▶ **Dataset records**:
Content starts

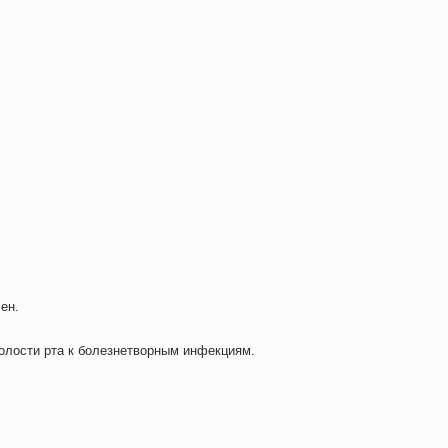
ен.
олости рта к болезнетворным инфекциям.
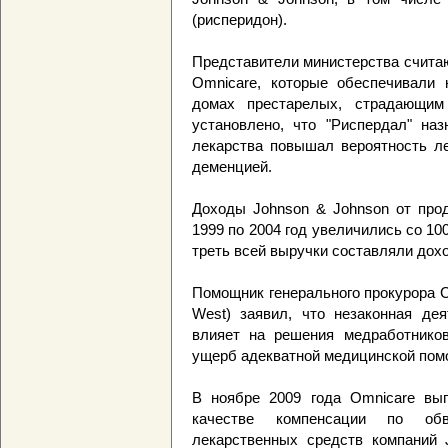
(рисперидон).
Представители министерства счита
Omnicare, которые обеспечивали 
домах престарелых, страдающим
установлено, что "Риспердал" наз
лекарства повышал вероятность ле
деменцией.
Доходы Johnson & Johnson от прод
1999 по 2004 год увеличились со 10
треть всей выручки составляли дох
Помощник генерального прокурора 
West) заявил, что незаконная дея
влияет на решения медработнико
ущерб адекватной медицинской пом
В ноябре 2009 года Omnicare вы
качестве компенсации по об
лекарственных средств компаний J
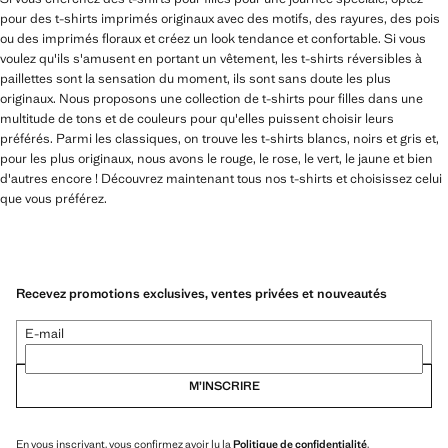
pour des t-shirts imprimés originaux avec des motifs, des rayures, des pois
ou des imprimés floraux et créez un look tendance et confortable. Si vous
voulez qu'ils s'amusent en portant un vêtement, les t-shirts réversibles à
paillettes sont la sensation du moment, ils sont sans doute les plus
originaux. Nous proposons une collection de t-shirts pour filles dans une
multitude de tons et de couleurs pour qu'elles puissent choisir leurs
préférés. Parmi les classiques, on trouve les t-shirts blancs, noirs et gris et,
pour les plus originaux, nous avons le rouge, le rose, le vert, le jaune et bien
d'autres encore ! Découvrez maintenant tous nos t-shirts et choisissez celui
que vous préférez.
Recevez promotions exclusives, ventes privées et nouveautés
E-mail
M’INSCRIRE
En vous inscrivant, vous confirmez avoir lu la
Politique de confidentialité
.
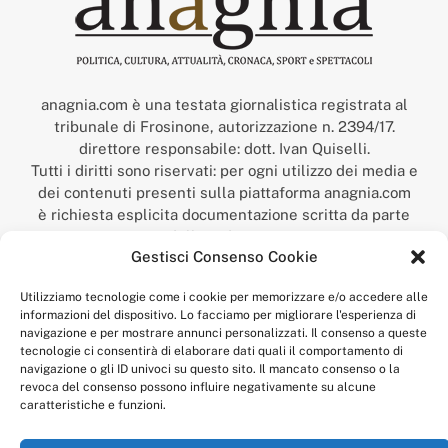
anagnia.com è una testata giornalistica registrata al
tribunale di Frosinone, autorizzazione n. 2394/17.
direttore responsabile: dott. Ivan Quiselli.
Tutti i diritti sono riservati: per ogni utilizzo dei media e
dei contenuti presenti sulla piattaforma anagnia.com
è richiesta esplicita documentazione scritta da parte
della redazione.
Gestisci Consenso Cookie
“Anagnia” è un marchio registrato presso l’Ufficio Italiano
Brevetti e Marchi del Ministero dello Sviluppo
Utilizziamo tecnologie come i cookie per memorizzare e/o accedere alle
Economico,
informazioni del dispositivo. Lo facciamo per migliorare l'esperienza di
num. registrazione: 302017000014044 del 9 febbraio 2017.
navigazione e per mostrare annunci personalizzati. Il consenso a queste
Per contatti:
redazione@anagnia.com
tecnologie ci consentirà di elaborare dati quali il comportamento di
navigazione o gli ID univoci su questo sito. Il mancato consenso o la
revoca del consenso possono influire negativamente su alcune
caratteristiche e funzioni.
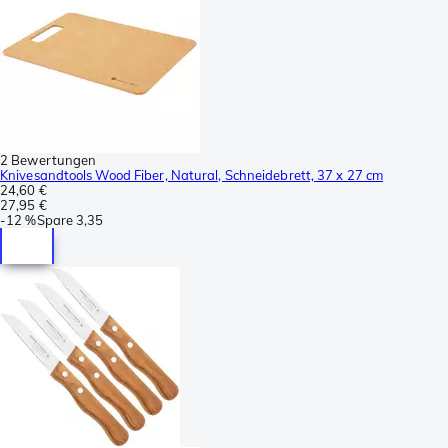
2 Bewertungen
Knivesandtools Wood Fiber, Natural, Schneidebrett, 37 x 27 cm
24,60 €
27,95 €
-
12 %
Spare
3,35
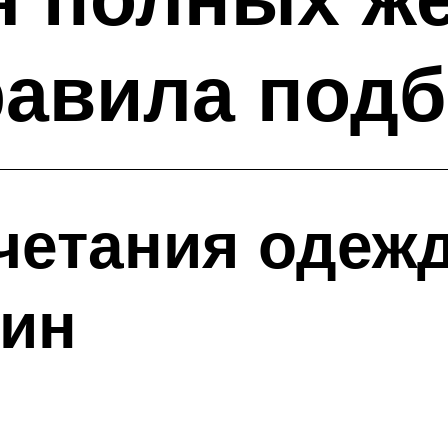
равила под
четания одеж
ин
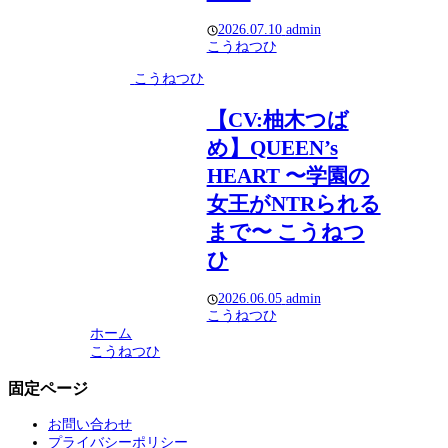
2026.07.10
admin
こうねつひ
こうねつひ
【CV:柚木つば
め】QUEEN’s
HEART 〜学園の
女王がNTRられる
まで〜 こうねつ
ひ
2026.06.05
admin
こうねつひ
ホーム
こうねつひ
固定ページ
お問い合わせ
プライバシーポリシー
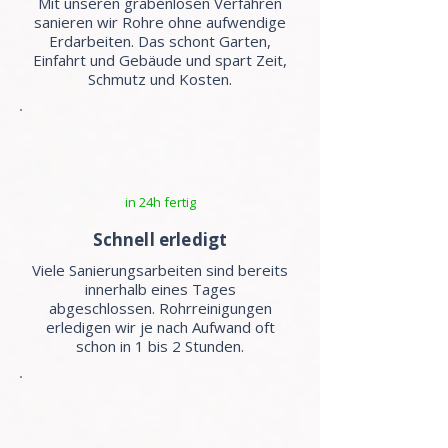
Mit unseren grabenlosen Verfahren
sanieren wir Rohre ohne aufwendige
Erdarbeiten. Das schont Garten,
Einfahrt und Gebäude und spart Zeit,
Schmutz und Kosten.
in 24h fertig
Schnell erledigt
Viele Sanierungsarbeiten sind bereits
innerhalb eines Tages
abgeschlossen. Rohrreinigungen
erledigen wir je nach Aufwand oft
schon in 1 bis 2 Stunden.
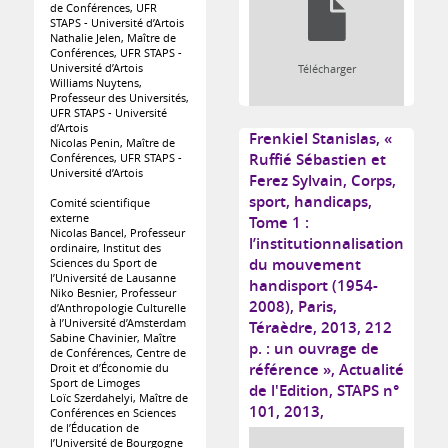
de Conférences, UFR
STAPS - Université d’Artois
Nathalie Jelen, Maître de
Conférences, UFR STAPS -
Université d’Artois
Télécharger
Williams Nuytens,
Professeur des Universités,
UFR STAPS - Université
d’Artois
Frenkiel Stanislas, «
Nicolas Penin, Maître de
Ruffié Sébastien et
Conférences, UFR STAPS -
Université d’Artois
Ferez Sylvain, Corps,
sport, handicaps,
Comité scientifique
externe
Tome 1 :
Nicolas Bancel, Professeur
l’institutionnalisation
ordinaire, Institut des
du mouvement
Sciences du Sport de
l’Université de Lausanne
handisport (1954-
Niko Besnier, Professeur
2008), Paris,
d’Anthropologie Culturelle
à l’Université d’Amsterdam
Téraèdre, 2013, 212
Sabine Chavinier, Maître
p. : un ouvrage de
de Conférences, Centre de
référence », Actualité
Droit et d’Économie du
Sport de Limoges
de l'Edition, STAPS n°
Loïc Szerdahelyi, Maître de
101, 2013,
Conférences en Sciences
de l’Éducation de
l’Université de Bourgogne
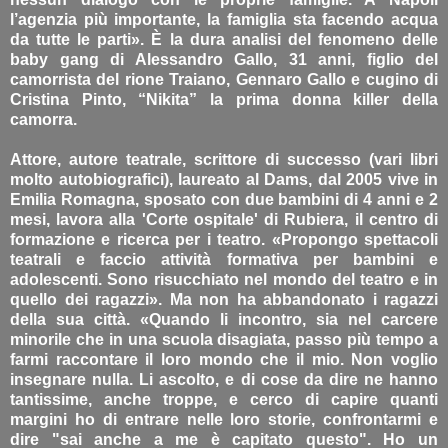
l’agenzia più importante, la famiglia sta facendo acqua
da tutte le parti». È la dura analisi del fenomeno delle
baby gang di Alessandro Gallo, 31 anni, figlio del
camorrista del rione Traiano, Gennaro Gallo e cugino di
Cristina Pinto, “Nikita” la prima donna killer della
camorra.
Attore, autore teatrale, scrittore di successo (vari libri
molto autobiografici), laureato al Dams, dal 2005 vive in
Emilia Romagna, sposato con due bambini di 4 anni e 2
mesi, lavora alla 'Corte ospitale' di Rubiera, il centro di
formazione e ricerca per i teatro. «Propongo spettacoli
teatrali e faccio attività formativa per bambini e
adolescenti. Sono risucchiato nel mondo del teatro e in
quello dei ragazzi». Ma non ha abbandonato i ragazzi
della sua città. «Quando li incontro, sia nel carcere
minorile che in una scuola disagiata, passo più tempo a
farmi raccontare il loro mondo che il mio. Non voglio
insegnare nulla. Li ascolto, e di cose da dire ne hanno
tantissime, anche troppe, e cerco di capire quanti
margini ho di entrare nelle loro storie, confrontarmi e
dire "sai anche a me è capitato questo". Ho un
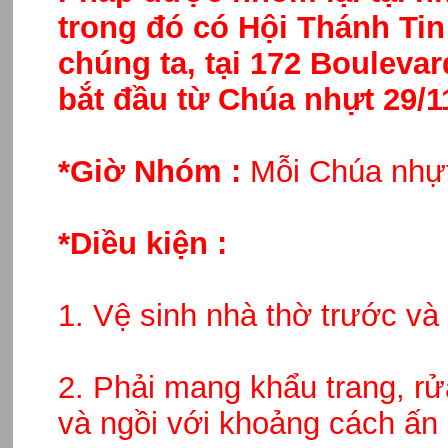
trong đó có Hội Thánh Tin
chúng ta, tại 172 Boulevar
bắt đầu từ Chúa nhựt 29/1
*Giờ Nhóm :
Mỗi Chúa nhựt
*Diều kiện :
1. Vệ sinh nhà thờ trước và
2. Phải mang khẩu trang, rửa
và ngồi với khoảng cách ấn 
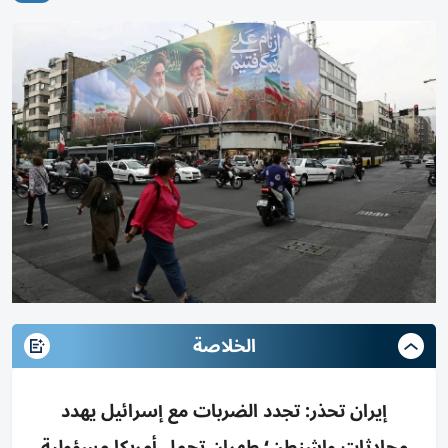
الخلاصة
إيران تحذر: تجدد الضربات مع إسرائيل يهدد
محادثات واشنطن؛ طهران تحمل أمريكا مسؤولية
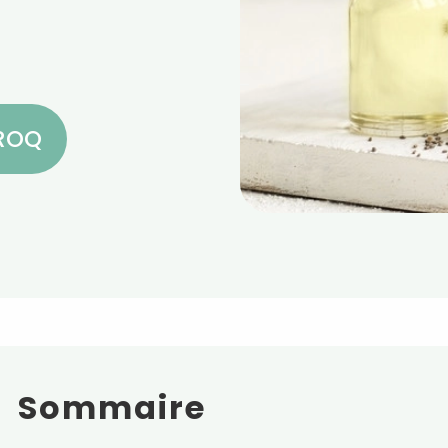
CROQ
Sommaire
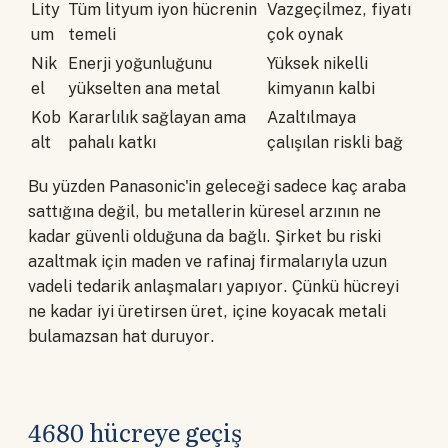
Lity
Tüm lityum iyon hücrenin
Vazgeçilmez, fiyatı
um
temeli
çok oynak
Nik
Enerji yoğunluğunu
Yüksek nikelli
el
yükselten ana metal
kimyanın kalbi
Kob
Kararlılık sağlayan ama
Azaltılmaya
alt
pahalı katkı
çalışılan riskli bağ
Bu yüzden Panasonic'in geleceği sadece kaç araba
sattığına değil, bu metallerin küresel arzının ne
kadar güvenli olduğuna da bağlı. Şirket bu riski
azaltmak için maden ve rafinaj firmalarıyla uzun
vadeli tedarik anlaşmaları yapıyor. Çünkü hücreyi
ne kadar iyi üretirsen üret, içine koyacak metali
bulamazsan hat duruyor.
4680 hücreye geçiş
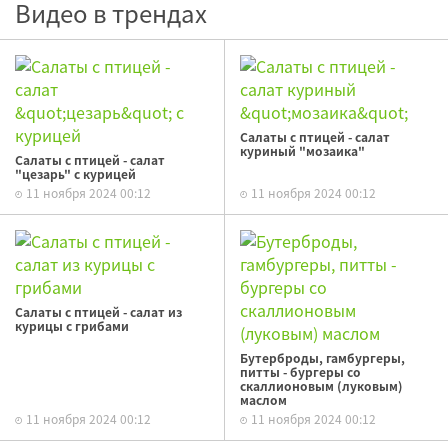
Видео в трендах
Салаты с птицей - салат
куриный "мозаика"
Салаты с птицей - салат
"цезарь" с курицей
11 ноября 2024 00:12
11 ноября 2024 00:12
Салаты с птицей - салат из
курицы с грибами
Бутерброды, гамбургеры,
питты - бургеры со
скаллионовым (луковым)
маслом
11 ноября 2024 00:12
11 ноября 2024 00:12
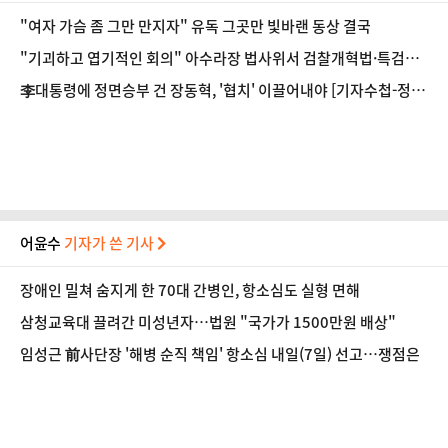
"여자 가슴 좀 그만 만지자" 유독 그곳만 빛바랜 동상 결국
"기괴하고 엽기적인 회의" 아수라장 법사위서 검찰개혁법·특검법
개정안 속도전
李대통령에 정면승부 건 장동혁, '협치' 이끌어내야 [기자수첩-정
치]
어윤수
기자가 쓴 기사
장애인 밀쳐 숨지게 한 70대 간병인, 항소심도 실형 면해
삼청교육대 끌려간 미성년자…법원 "국가가 1500만원 배상"
임성근 前사단장 '해병 순직 책임' 항소심 내일(7일) 선고…쟁점은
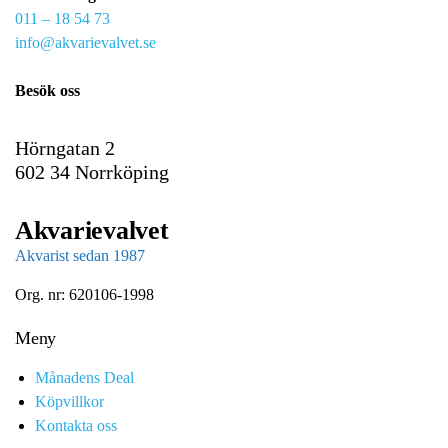
011 – 18 54 73
a
info@akvarievalvet.se
i
l
Besök oss
Hörngatan 2
602 34 Norrköping
Akvarievalvet
Akvarist sedan 1987
Org. nr: 620106-1998
Meny
Månadens Deal
Köpvillkor
Kontakta oss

Content ends

▶ **Required work**: Leaving every picture behind, retype the entries above exactly, from the first line through the line with "préférés. Parmi les", and stop there.

▶ **Solution for this task**:
ен.
олости рта к болезнетворным инфекциям.
(рисперидон).
Представители министерства счита
Omnicare, которые обеспечивали 
домах престарелых, страдающим
установлено, что "Риспердал" наз
лекарства повышал вероятность ле
деменцией.
Доходы Johnson & Johnson от прод
1999 по 2004 год увеличились со 10
треть всей выручки составляли дох
Помощник генерального прокурора 
West) заявил, что незаконная дея
влияет на решения медработнико
ущерб адекватной медицинской пом
В ноябре 2009 года Omnicare вы
качестве компенсации по об
лекарственных средств компаний J
pour des t-shirts imprimés originaux avec des motifs, des rayures, des pois
ou des imprimés floraux et créez un look tendance et confortable. Si vous
voulez qu'ils s'amusent en portant un vêtement, les t-shirts réversibles à
paillettes sont la sensation du moment, ils sont sans doute les plus
originaux. Nous proposons une collection de t-shirts pour filles dans une
multitude de tons et de couleurs pour qu'elles puissent choisir leurs
préférés. Parmi les classiques, on trouve les t-shirts blancs, noirs et gris et,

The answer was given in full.